# Practical Research Computing Workshop
Goal: Improve reproducibility, collaboration, and computational confidence


# 1. Command-Line Literacy (Why the Shell Matters)

Most research computing workflows eventually leave the IDE. Comfort with the shell is a force multiplier.

## Core Concepts

Filesystems are hierarchical, not project-aware

The shell is a scripting language, not just a launcher

Most research infrastructure assumes CLI fluency


## Essential Commands

In [None]:
# prints the current working directory
pwd

# list all files in a directory 
ls 

# Lists files with details such as size and modification date.

ls -l

# changes the current directory

cd /path/to/directory

# goes back one directory level

cd ..

# creates a new directory

mkdir new_directory

# creates multiple directories at once

mkdir data_raw data_processed outputs

# removes an empty directory

rmdir old_folder

# create a new file 

New-Item newfile.txt

# move files

mv newfile.txt /new/destination/folder/destination.txt

# remove files

rm newfile.txt


# 2. Git fundamentals 

## Git, Source Control, and Project History

Git is a distributed version control system that records the history of a project as a sequence of commits. Each commit is a snapshot of the project state at a point in time.

The main branch represents the authoritative history of the project. It should always reflect a coherent, working state and typically corresponds to results you trust, share, or publish.

A branch is a separate line of development created from an existing commit. Branches allow you to experiment, refactor, or test ideas without modifying main. This enables safe, parallel development while preserving full history and provenance.

When work on a branch is complete, it can be merged back into main, explicitly incorporating its changes into the official project record.

## In source control terms:

Commits track change

Branches isolate intent

Merges formalize decisions


# Visual of a work repo

(main)
  |
  A --- B --- C -------------------- D
              \                    /
               E --- F --- G ------
            (feature_branch)

A → B → C → D are commits on main

feature_branch is created at commit C

E → F → G are commits made during experimentation

The merge integrates feature_branch back into main at D

In [None]:
## Git Basic Controls

## insert picture for the clone button ...

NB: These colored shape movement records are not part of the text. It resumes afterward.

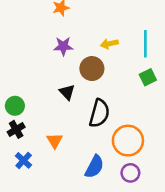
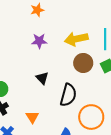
yellow arrow: (109, 44) -> (76, 39), size x1.6
brown circle: (92, 69) -> (83, 63), moved

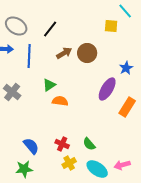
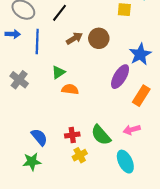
blue star: (126, 68) -> (140, 54), size x1.5
red cross: (62, 144) -> (72, 135), turned -32
green semicircle: (89, 144) -> (101, 135), size x1.5
pink arrow: (122, 165) -> (132, 130), moved
cyan ellipse: (97, 169) -> (125, 162), moved, turned 30

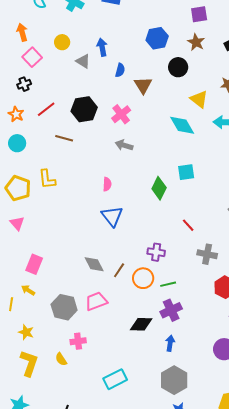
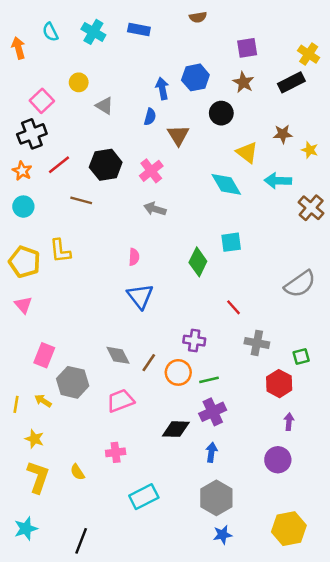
orange arrow: (22, 32) -> (18, 48), moved
blue arrow: (102, 47) -> (162, 89), moved
black cross: (24, 84) -> (32, 134), size x1.6
yellow arrow: (28, 290) -> (43, 401), moved
gray hexagon: (64, 307) -> (73, 382), moved
pink cross: (78, 341) -> (116, 452), moved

# Clone a remote repository to your local machine
git clone https://github.com/cscarpon/Science_Workshop.git

cd Science_Workshop

# Initialize a new Git repository in the current directory
git init

# Check the current status of the repository
# Shows tracked, untracked, and modified files
git status

# Add a file to the staging area
# Staging marks files to be included in the next commit
git add analysis.R

# Add all modified and new files to the staging area
git add .

# Create a commit
# A commit records a snapshot of the project state
git commit -m "Add initial analysis script"

# Show the commit history
git log

# Create a new branch for experimental work
git branch feature_experiment

# Switch to the new branch
git checkout feature_experiment

# Shortcut: create and switch to a branch in one command
git checkout -b feature_experiment

# Switch back to the main branch
git checkout main

# Merge changes from the feature branch into main
git merge feature_experiment

## Push to Remote Repository 

git remote add origin https://github.com/user/repo.git

# once you have set the remote, you can push changes
git push

# If you are checking for an updated version from the remote repository
git pull


# 3. Reproducible Research Foundations
## Reproducibility as a Workflow Property

Reproducibility is not achieved at publication time; it is a consequence of how a project is structured and executed. A reproducible project allows someone else, or your future self, to regenerate results using the same code, data, and computational environment.

This section focuses on:

Structuring projects so intent is clear

Separating raw data from derived outputs

Capturing the computational context in which results were produced

Reproducible workflows reduce ambiguity, prevent accidental data corruption, and make research easier to resume after interruptions.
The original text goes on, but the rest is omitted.